Giro d’Italia 2022: lamentarsi del livello dei partecipanti non è giusto. I campioni onorano la corsa rosa

Come sentimento popolare forse è vero, i corridori italiani di vertice erano parecchi e questo spingeva i tifosi a schierarsi nel tifo e a riversarsi sulle strade e sulle salite. Ma non dobbiamo dimenticarci che in quegli stessi anni chi vinceva il Giro non andava oltre un successo di tappa al Tour, che un corridore come Ullrich (e non era l’unico, purtroppo) preparava la corsa francese schierandosi al via di quella italiana ancora con qualche chilo di troppo e disposto ad accumulare ore di ritardo (una e mezzo da Simoni nel 2001, 52°, e ritirato nel 2006 dopo 18 frazioni, quando il distacco da Basso aveva già superato i 45 minuti).

Alla Vuelta il livello è complessivamente più alto? Può darsi, ma dove sarebbe adesso la corsa spagnola se nel 1995 non fosse stata posticipata a settembre, diventando l’ultima spiaggia dei delusi e la miglior rifinitura possibile in vista dei mondiali? Perfino al Tour, ogni anno, manca almeno qualche pesce grosso: se non si vogliono citare Bernal e Colbrelli, assenti più che giustificati per ovvi motivi, si può optare per Evenepoel, che dopo aver debuttato in una grande corsa a tappe al Giro dello scorso anno ha scelto di concentrarsi sulla Vuelta. E ancora, chi è reduce da un’intensa campagna delle classiche come ad esempio Van Aert e Alaphilippe parteciperebbe ugualmente alla gara francese se questa fosse a maggio e non a luglio? Avendo, quindi, molto meno tempo a disposizione per tirare il fiato e prepararsi all’appuntamento? Non è escluso, ma manca la controprova.

Scarti, a chi?

Non è vero che al Giro d’Italia 2022 ci sono gli scarti, i luogotenenti, le alternative. Diverse formazioni hanno portato i loro scalatori di punta: Nibali e Lopez per l’Astana, Landa e Bilbao per la Bahrain, Carapaz per la Ineos, Yates per la BikeExchange, Bardet per la Dsm, Ciccone e Mollema per la Trek. Dumoulin e Foss sono le migliori alternative della Jumbo-Visma alla coppia formata da Roglic e Vingegaard (l’anno scorso brillante 2° al Tour, ma ha ancora tutto da dimostrare), Almeida invece non è l’uomo di riferimento della Uae soltanto perché uno dei suoi compagni di squadra è Pogacar.

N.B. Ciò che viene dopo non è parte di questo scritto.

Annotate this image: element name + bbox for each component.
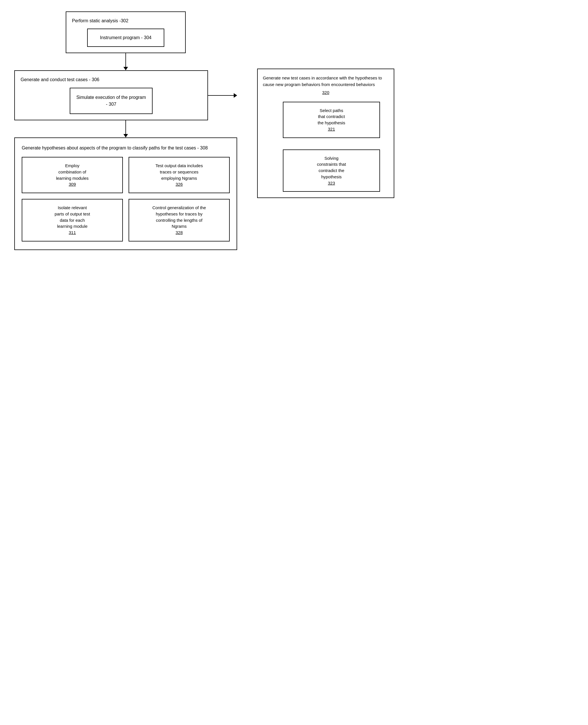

La Bora può contare su un trio di tutto rispetto formato da Hindley, Kelderman e Buchmann, mentre per quanto riguarda la Ef il Carthy dell’ultimo biennio non vale meno di Uran. Senza dimenticare Valverde. Al Tour dello scorso anno arrivò 4° O’Connor, 6° Mas, 7° Lutsenko: il Giro può mai soffrire così tanto l’assenza di questi corridori? Davvero la corsa rosa deve considerarsi scarsa perché la Bora non ha portato Vlasov e la Israel non ha preso in considerazione Woods? Giustificare questo dispiacere con la mancanza di Roglic e Pogacar equivale a sostenere che allora tutti gli altri scalatori sono mediocri, incapaci di reggere da soli il peso emotivo e le aspettative di una corsa di tre settimane. Non regge.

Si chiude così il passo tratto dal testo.